What is being asked:
Without pictures, retype the following entries exactly.

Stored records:
'''

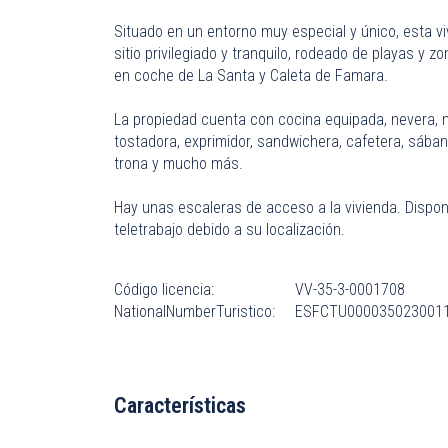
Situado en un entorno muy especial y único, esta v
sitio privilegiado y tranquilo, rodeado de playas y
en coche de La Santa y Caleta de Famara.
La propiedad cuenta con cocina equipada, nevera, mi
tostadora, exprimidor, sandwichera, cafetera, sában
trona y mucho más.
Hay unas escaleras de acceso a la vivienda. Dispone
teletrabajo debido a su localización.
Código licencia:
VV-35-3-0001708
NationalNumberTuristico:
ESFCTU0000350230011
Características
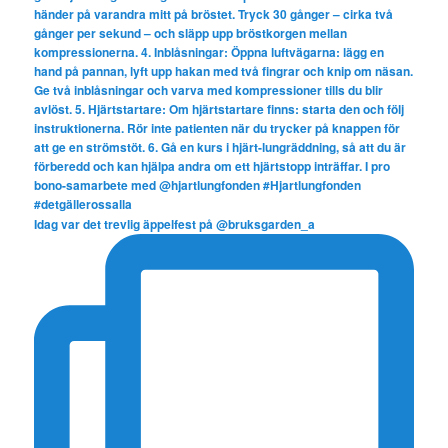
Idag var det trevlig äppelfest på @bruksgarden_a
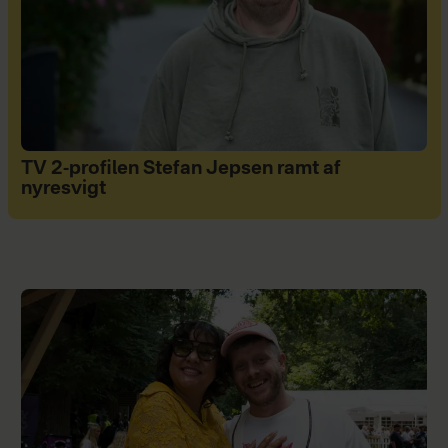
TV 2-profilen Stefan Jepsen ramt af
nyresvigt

'''

Response below:
Situado en un entorno muy especial y único, esta v
sitio privilegiado y tranquilo, rodeado de playas y
en coche de La Santa y Caleta de Famara.
La propiedad cuenta con cocina equipada, nevera, mi
tostadora, exprimidor, sandwichera, cafetera, sában
trona y mucho más.
Hay unas escaleras de acceso a la vivienda. Dispone
teletrabajo debido a su localización.
Código licencia:
VV-35-3-0001708
NationalNumberTuristico:
ESFCTU0000350230011
Características
Idag var det trevlig äppelfest på @bruksgarden_a
TV 2-profilen Stefan Jepsen ramt af
nyresvigt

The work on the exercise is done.